- What is expected: Exactly the lines from the one containing "List every element" through the final line of the data below, with pictures omitted, make up the answer.

-- Dataset excerpts follows --

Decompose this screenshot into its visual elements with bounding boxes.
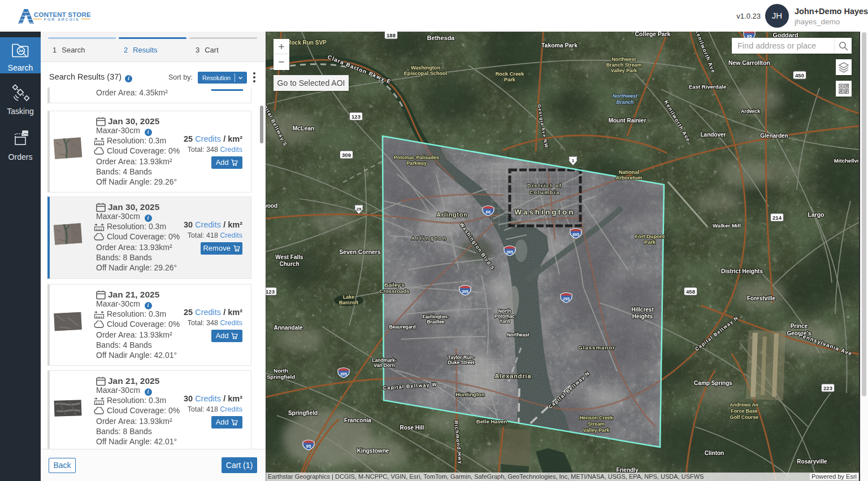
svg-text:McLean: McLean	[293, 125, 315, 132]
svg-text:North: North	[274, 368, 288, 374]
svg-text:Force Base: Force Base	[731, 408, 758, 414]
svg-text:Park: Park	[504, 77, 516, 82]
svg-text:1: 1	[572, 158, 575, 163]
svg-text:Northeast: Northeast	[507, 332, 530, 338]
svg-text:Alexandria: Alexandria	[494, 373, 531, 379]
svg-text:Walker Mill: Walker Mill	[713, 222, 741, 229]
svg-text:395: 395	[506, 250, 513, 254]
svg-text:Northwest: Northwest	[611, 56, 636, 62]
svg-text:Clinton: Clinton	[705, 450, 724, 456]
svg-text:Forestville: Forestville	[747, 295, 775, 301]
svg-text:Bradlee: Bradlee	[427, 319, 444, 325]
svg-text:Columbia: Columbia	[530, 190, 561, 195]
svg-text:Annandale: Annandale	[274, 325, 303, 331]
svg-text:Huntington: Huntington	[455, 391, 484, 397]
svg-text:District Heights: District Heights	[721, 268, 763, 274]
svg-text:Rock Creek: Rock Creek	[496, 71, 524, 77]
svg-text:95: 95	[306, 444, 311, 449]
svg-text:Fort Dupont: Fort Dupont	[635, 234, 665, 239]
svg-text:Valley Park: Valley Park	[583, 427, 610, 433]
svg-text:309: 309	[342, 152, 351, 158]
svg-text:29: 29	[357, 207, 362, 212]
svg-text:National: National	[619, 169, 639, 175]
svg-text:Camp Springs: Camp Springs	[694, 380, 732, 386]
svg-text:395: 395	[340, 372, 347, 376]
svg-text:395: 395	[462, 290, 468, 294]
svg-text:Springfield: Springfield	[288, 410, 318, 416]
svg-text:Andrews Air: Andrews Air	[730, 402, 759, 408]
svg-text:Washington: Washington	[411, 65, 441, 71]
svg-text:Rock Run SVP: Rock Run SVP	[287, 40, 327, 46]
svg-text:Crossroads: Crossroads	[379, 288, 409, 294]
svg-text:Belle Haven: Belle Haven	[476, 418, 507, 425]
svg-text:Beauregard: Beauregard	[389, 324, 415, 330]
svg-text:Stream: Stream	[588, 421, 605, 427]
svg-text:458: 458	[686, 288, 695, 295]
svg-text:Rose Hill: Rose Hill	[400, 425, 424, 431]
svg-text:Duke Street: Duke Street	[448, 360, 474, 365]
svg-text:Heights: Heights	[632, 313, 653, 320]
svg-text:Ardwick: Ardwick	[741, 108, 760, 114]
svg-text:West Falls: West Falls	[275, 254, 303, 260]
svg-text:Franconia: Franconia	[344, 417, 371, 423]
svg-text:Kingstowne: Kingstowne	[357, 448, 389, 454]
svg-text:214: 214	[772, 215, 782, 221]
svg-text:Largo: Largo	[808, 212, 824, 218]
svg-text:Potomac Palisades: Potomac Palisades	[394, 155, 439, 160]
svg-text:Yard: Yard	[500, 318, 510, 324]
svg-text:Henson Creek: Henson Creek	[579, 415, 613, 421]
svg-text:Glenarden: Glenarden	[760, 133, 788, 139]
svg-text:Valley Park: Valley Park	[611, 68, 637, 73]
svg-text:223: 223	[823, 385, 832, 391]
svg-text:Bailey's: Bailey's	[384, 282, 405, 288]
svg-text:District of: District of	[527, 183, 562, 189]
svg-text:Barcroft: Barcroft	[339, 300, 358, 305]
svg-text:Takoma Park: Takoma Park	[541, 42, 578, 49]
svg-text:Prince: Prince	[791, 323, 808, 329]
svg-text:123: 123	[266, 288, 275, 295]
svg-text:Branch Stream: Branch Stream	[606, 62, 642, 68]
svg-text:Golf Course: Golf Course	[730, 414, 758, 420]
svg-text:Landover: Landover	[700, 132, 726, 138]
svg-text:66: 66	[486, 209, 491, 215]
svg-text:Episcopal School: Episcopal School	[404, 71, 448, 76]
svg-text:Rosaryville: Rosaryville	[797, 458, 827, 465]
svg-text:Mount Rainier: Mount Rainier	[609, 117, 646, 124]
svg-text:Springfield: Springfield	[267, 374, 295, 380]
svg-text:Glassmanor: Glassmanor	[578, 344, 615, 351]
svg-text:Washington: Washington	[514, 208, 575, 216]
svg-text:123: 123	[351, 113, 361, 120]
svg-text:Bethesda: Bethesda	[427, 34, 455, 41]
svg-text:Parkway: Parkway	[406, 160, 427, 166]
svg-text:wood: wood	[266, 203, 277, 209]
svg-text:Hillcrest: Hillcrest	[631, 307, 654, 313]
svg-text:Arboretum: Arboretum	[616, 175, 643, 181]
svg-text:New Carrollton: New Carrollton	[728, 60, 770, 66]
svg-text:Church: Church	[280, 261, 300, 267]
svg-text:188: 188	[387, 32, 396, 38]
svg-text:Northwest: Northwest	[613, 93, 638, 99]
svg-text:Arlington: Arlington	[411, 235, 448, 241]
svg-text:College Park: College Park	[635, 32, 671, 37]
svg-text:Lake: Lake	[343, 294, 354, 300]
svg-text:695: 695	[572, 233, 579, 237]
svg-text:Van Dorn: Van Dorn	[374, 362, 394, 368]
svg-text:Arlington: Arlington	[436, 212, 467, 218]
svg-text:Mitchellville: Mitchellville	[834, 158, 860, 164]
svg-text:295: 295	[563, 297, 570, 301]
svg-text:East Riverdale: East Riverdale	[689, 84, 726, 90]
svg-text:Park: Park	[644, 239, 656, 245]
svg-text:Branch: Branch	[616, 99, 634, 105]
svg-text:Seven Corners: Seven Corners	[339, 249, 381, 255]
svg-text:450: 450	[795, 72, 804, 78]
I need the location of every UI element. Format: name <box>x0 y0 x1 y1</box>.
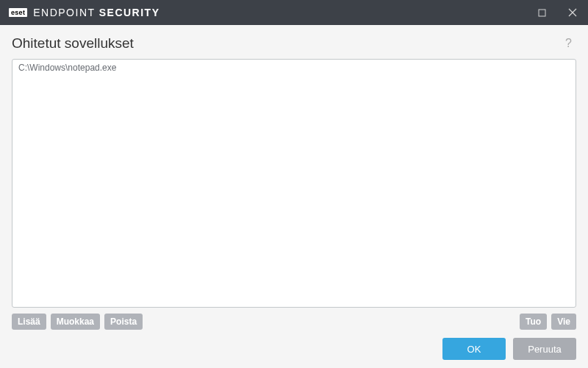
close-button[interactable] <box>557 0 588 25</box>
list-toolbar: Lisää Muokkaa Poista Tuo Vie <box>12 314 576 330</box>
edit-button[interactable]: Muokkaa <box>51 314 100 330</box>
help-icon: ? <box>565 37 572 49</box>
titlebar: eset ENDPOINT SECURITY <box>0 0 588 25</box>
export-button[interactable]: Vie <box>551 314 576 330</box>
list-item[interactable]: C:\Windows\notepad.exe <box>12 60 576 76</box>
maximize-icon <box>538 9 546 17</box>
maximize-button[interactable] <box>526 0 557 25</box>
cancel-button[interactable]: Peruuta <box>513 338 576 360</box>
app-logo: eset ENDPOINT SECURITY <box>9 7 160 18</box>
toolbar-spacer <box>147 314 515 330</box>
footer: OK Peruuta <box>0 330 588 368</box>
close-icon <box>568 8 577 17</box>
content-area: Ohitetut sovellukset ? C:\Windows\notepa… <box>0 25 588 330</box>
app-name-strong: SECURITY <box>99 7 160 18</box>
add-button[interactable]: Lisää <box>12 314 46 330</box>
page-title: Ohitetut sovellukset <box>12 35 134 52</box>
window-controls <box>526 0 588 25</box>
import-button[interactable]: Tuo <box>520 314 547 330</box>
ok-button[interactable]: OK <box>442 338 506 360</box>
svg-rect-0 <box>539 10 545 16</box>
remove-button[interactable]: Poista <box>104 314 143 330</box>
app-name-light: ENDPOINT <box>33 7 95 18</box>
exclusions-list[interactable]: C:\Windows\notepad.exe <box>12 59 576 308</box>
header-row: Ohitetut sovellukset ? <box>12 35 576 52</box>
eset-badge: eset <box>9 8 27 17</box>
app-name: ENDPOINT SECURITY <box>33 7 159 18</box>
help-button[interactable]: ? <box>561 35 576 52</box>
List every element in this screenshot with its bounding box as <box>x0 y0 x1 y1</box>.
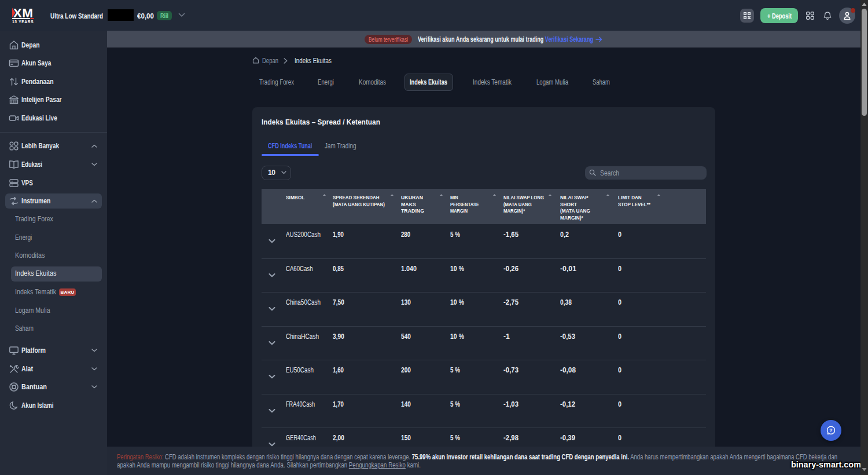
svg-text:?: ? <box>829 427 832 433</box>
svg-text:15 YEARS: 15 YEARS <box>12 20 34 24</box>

-- Dataset excerpts concluded --

- Solution to this problem:
List every element in this screenshot with its bounding box as <box>x0 y0 x1 y1</box>.
svg-text:?: ? <box>829 427 832 433</box>
svg-text:15 YEARS: 15 YEARS <box>12 20 34 24</box>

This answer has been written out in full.